Milan 2015 : l’accaparement des terres agricoles

30 juillet 2015 - La rédaction 
Les investissements étrangers dans des terres agricoles du Sud sont souvent pointés du doigt par les ONG et les communautés locales. Depuis Milan, François Collart-Dutilleul, professeur à la faculté de droit de Nantes, fait le point sur ce phénomène d'accaparement des terres, et donne des pistes de réflexions pour que ces investissements soit équitables.

Le pays qui achète le plus de terres à l'étranger est l'Arabie Saoudite, suivie de l'Inde, du Royaume-Uni et des Etats-Unis. Quasiment tous les pays investissent à l'étranger. Même certains pays d'Afrique investissent dans d'autres pays africains. Il faut toutefois rester vigilant sur la transparence de ces derniers investissements. Les pays africains sont souvent des investisseurs indirects via des filiales ou des holdings de pays du Nord.

Les investissements, eux, sont surtout concentrés en Afrique et en Amérique latine. En Afrique, on investit essentiellement dans les territoires où il est possible d'irriguer. Cela explique le fort taux d'investissement au Mali dans la zone du fleuve du Niger.

Investissement ou accaparement ? 

Selon François Collart-Dutilleul, certains critères permettent de distinguer un accaparement d'un investissement. Si un pays étranger prend en compte les besoins des populations locales ou si le pays d'accueil cherche à assurer sa sécurité alimentaire, on est plutôt dans le cas d'investissements. Un profit équitable pour chacune des deux parties pourra être réalisé. La préservation de l'environnement ou la prise en compte des droits coutumiers sont d'autres critères qui permettent de différencier accaparements et investissements.  


 
Les trois piliers du développement durable
Pour qu'un investissement soit véritablement équitable, il faut que le contrat remplisse les conditions du développement durable. François Collart-Dutilleul nous illustre ce principe par un exemple d'investissement. Une société d'état a investit dans une zone sèche en Afrique afin de rendre 100 000 ha de terres irrigables. En contrepartie, l'état étranger a le droit de cultiver gratuitement ces 100 000 ha pendant 50 ans. L'utilisation de l'eau donne toutefois lieu à une redevance payée au pays d'accueil, et celui-ci peut toujours cultiver certaines zones de ce territoire.

L'investissement a permis d'amener l'eau sur des zones sèches afin de les rendre cultivables. Il a toutefois fallu prendre en compte les communautés villageoises qui vivaient sur ces zones sèches qui ont dû se déplacer. La société étrangère doit également veiller à ce que, 50 ans plus tard, la terre ne soit pas imbibée de produits chimiques. Le contrat d'investissement doit donc prendre en compte les trois problématiques du développement durable : environnementale, sociétale et économique. Ce n'est qu'en respectant ces trois piliers que l'on pourra, selon François Collart-Dutilleul, réaliser un investissement juste et équitable pour les deux parties.
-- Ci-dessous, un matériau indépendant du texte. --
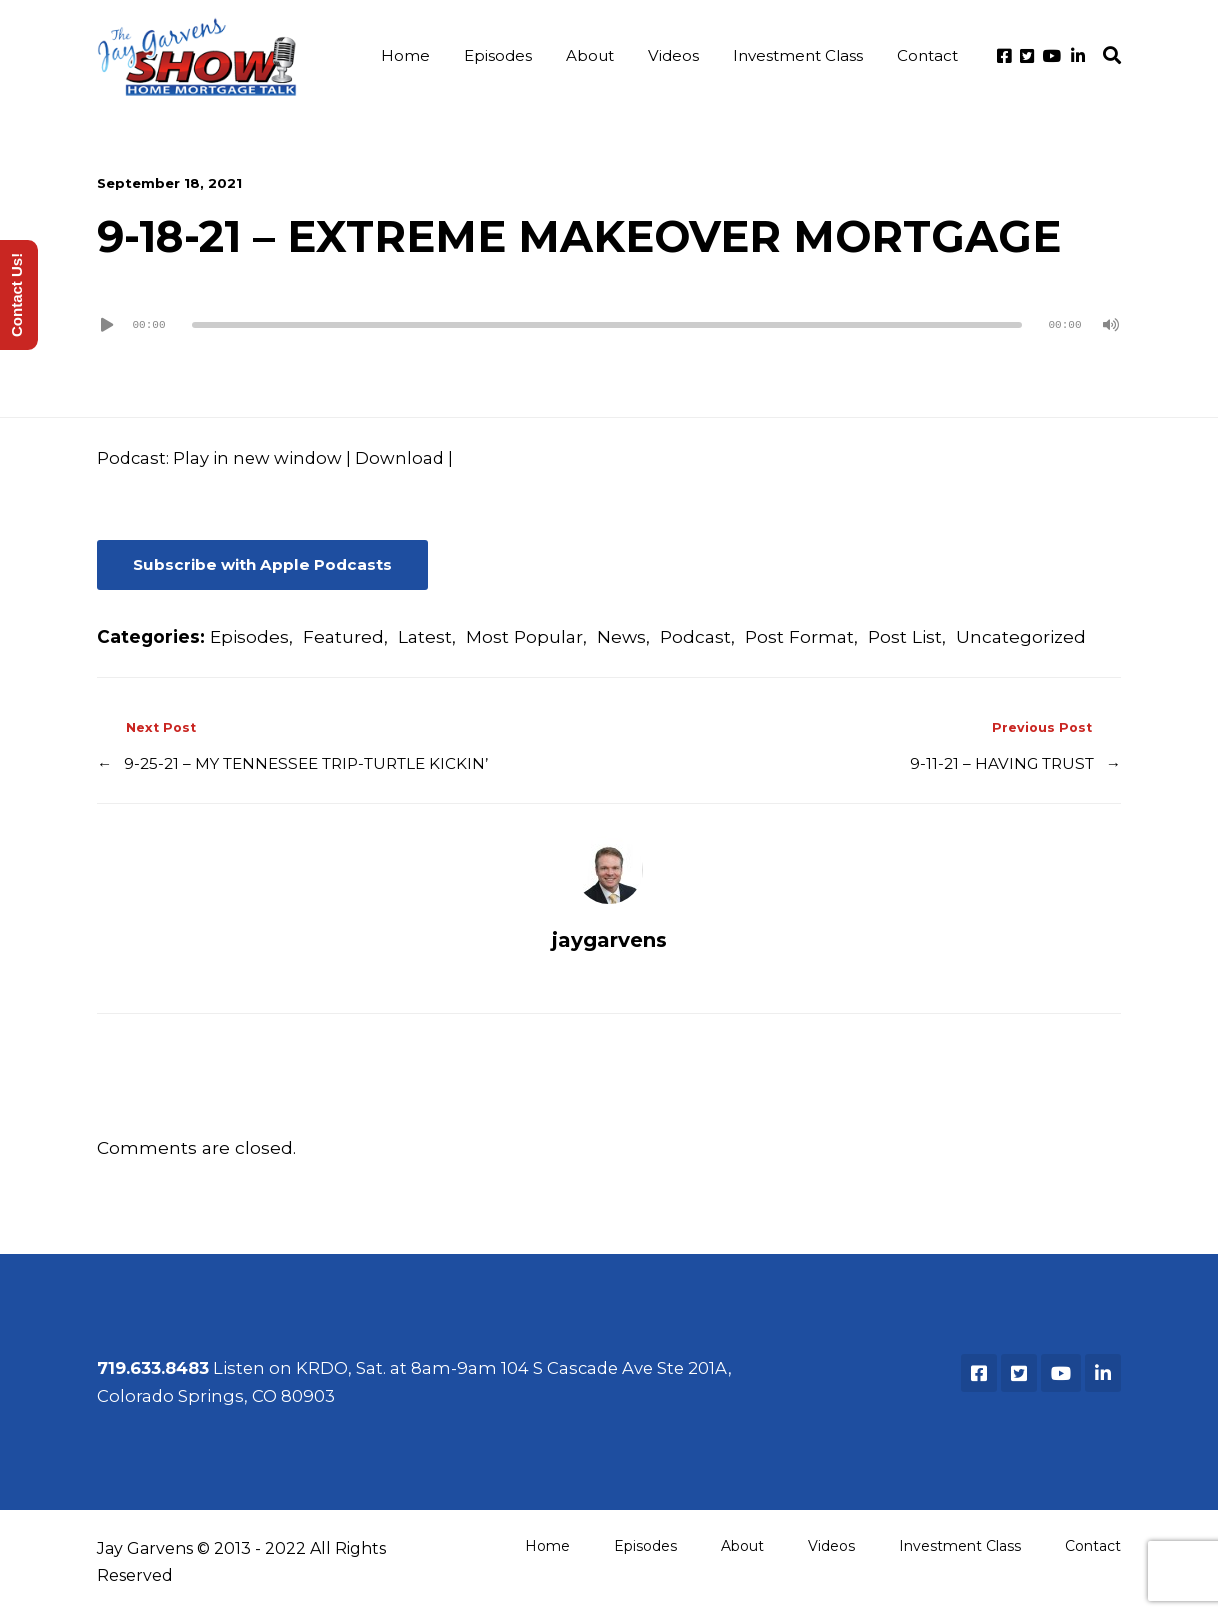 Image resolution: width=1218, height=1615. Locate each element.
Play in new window (257, 458)
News (621, 636)
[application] (609, 325)
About (590, 55)
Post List (905, 636)
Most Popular (524, 636)
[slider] (607, 325)
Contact (927, 55)
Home (405, 55)
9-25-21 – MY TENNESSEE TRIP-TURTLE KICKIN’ (306, 763)
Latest (425, 636)
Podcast (695, 636)
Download (399, 458)
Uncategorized (1021, 636)
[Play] (107, 325)
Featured (343, 636)
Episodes (498, 55)
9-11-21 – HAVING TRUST (1002, 763)
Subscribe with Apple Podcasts (262, 564)
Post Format (799, 636)
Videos (673, 55)
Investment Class (798, 55)
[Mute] (1111, 325) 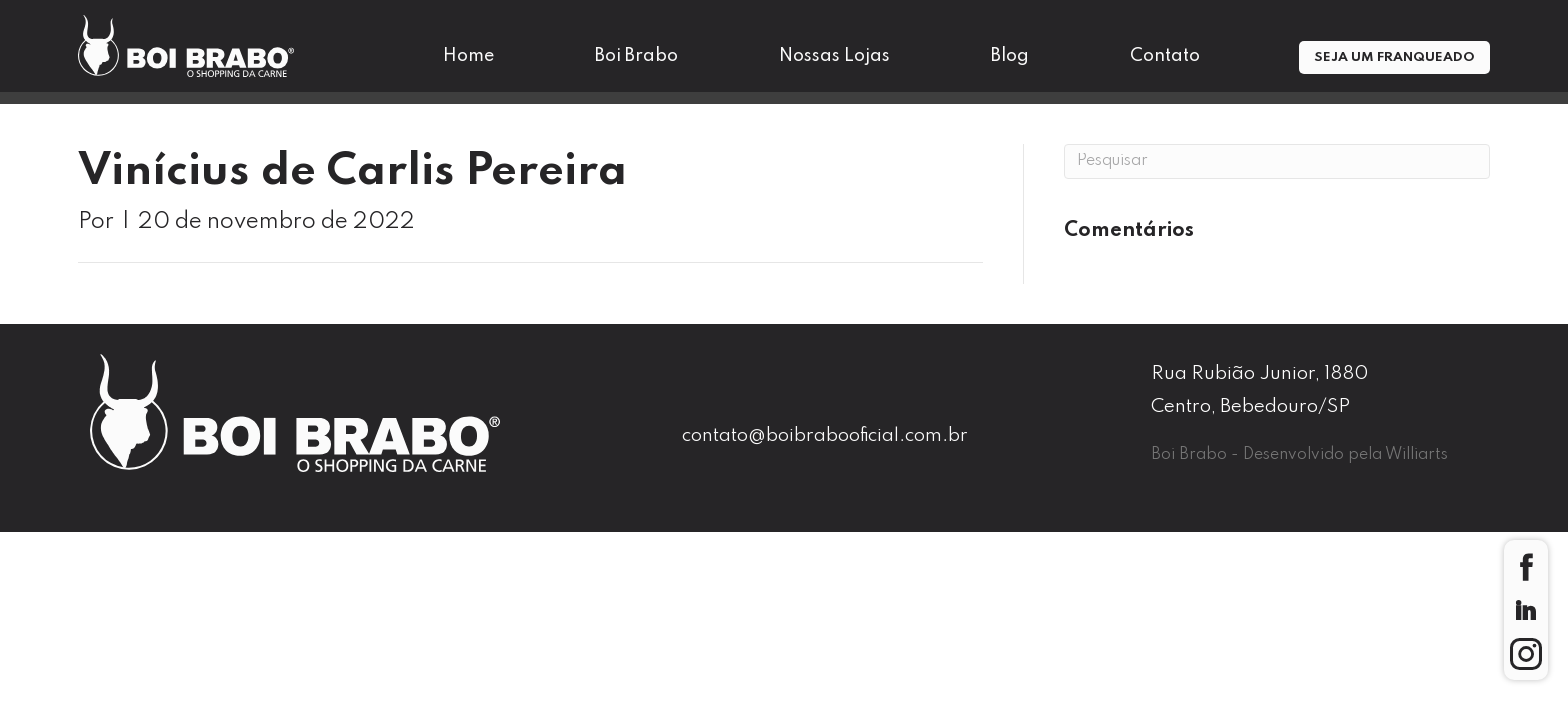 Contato (1165, 56)
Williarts (1416, 455)
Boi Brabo (636, 56)
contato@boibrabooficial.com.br (825, 435)
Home (468, 56)
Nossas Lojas (834, 56)
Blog (1010, 56)
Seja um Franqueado (1394, 57)
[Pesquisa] (1276, 161) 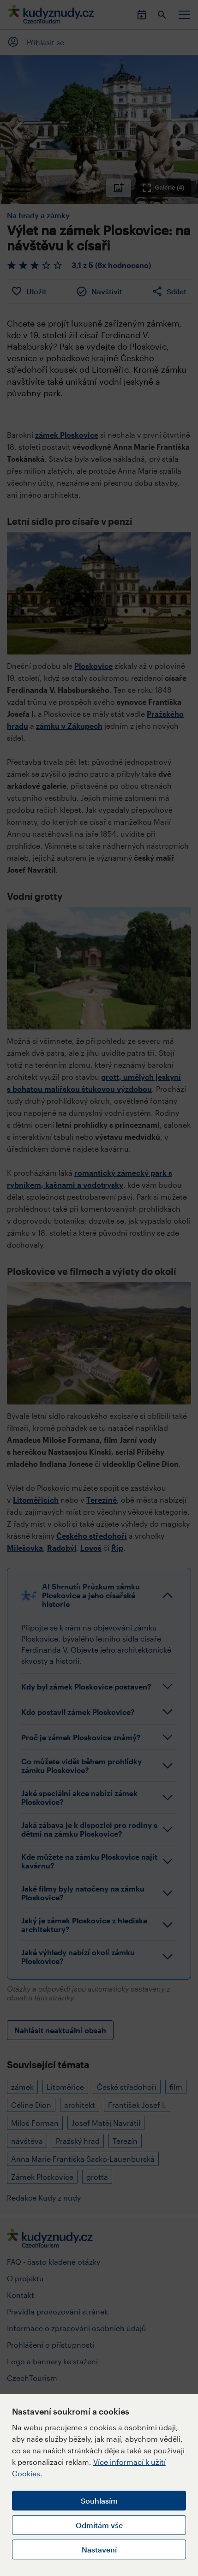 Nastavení (99, 2549)
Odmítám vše (99, 2525)
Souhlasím (99, 2500) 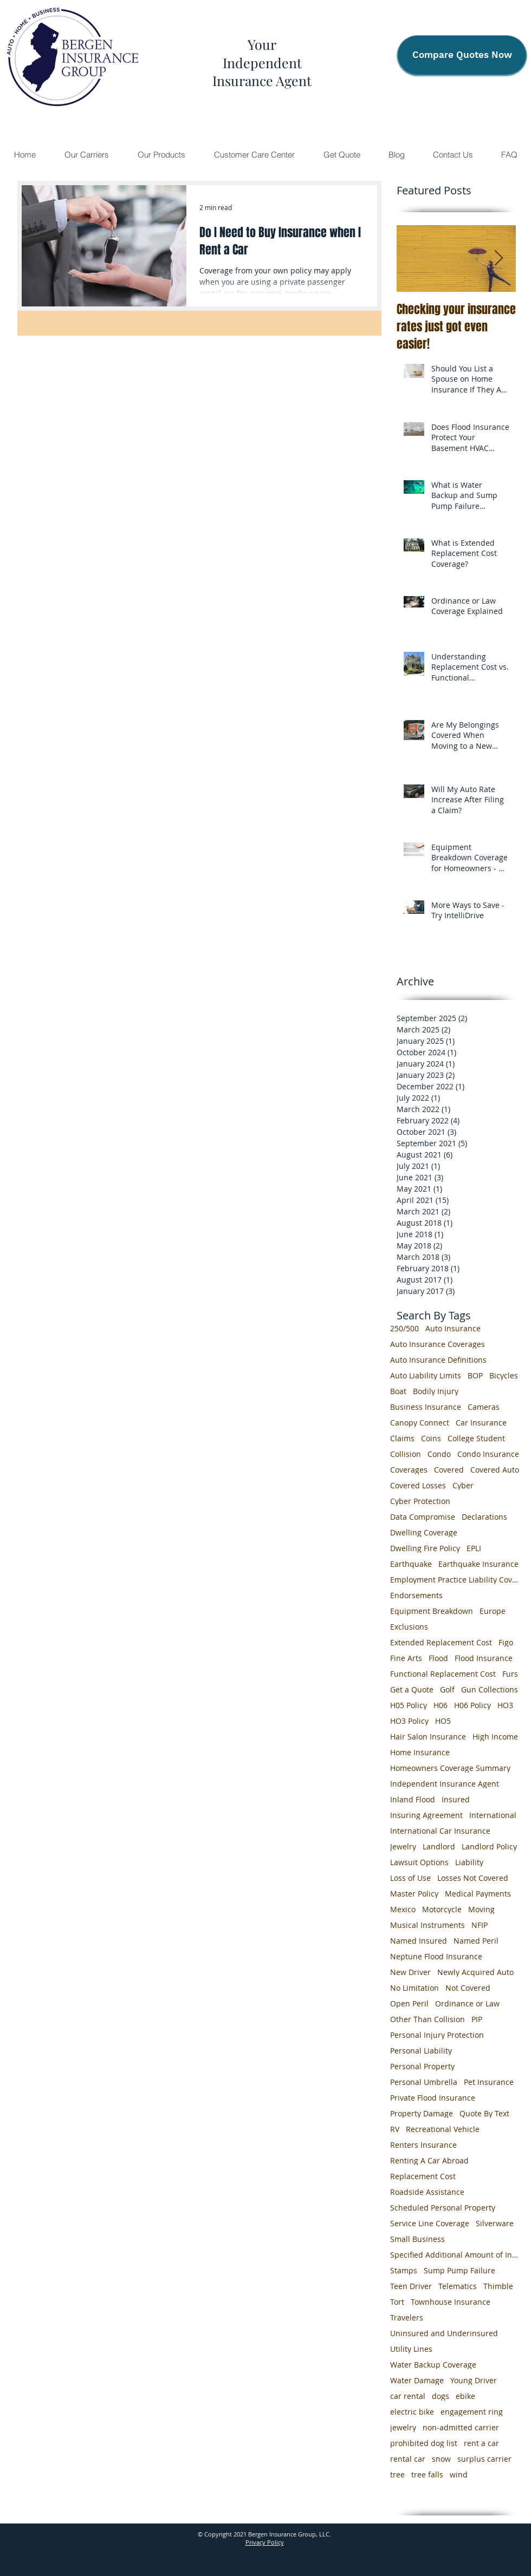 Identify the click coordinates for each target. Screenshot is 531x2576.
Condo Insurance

La société civile a son mot à dire 

Pour le professeur de droit, « le travail des ONG et des communautés villageoises est, au plan mondial, tout à fait considérable. » Aujourd'hui, même si des acteurs non institutionnels comme des associations, n'ont pas directement la mainmise sur un contrat, plus personne ne peut réaliser d'investissement sans tenir compte des discours de la société civile sur ces questions. Le poids des associations, via les plaidoyers mais surtout le travail des bénévoles et des paysans, permet de faire passer un certain nombre de principes et d'idées relatifs au développement durable. « Cela constitue un rempart non-juridique à des opérations d'accaparement qui seraient massivement inéquitables », affirme François Collart-Dutilleul.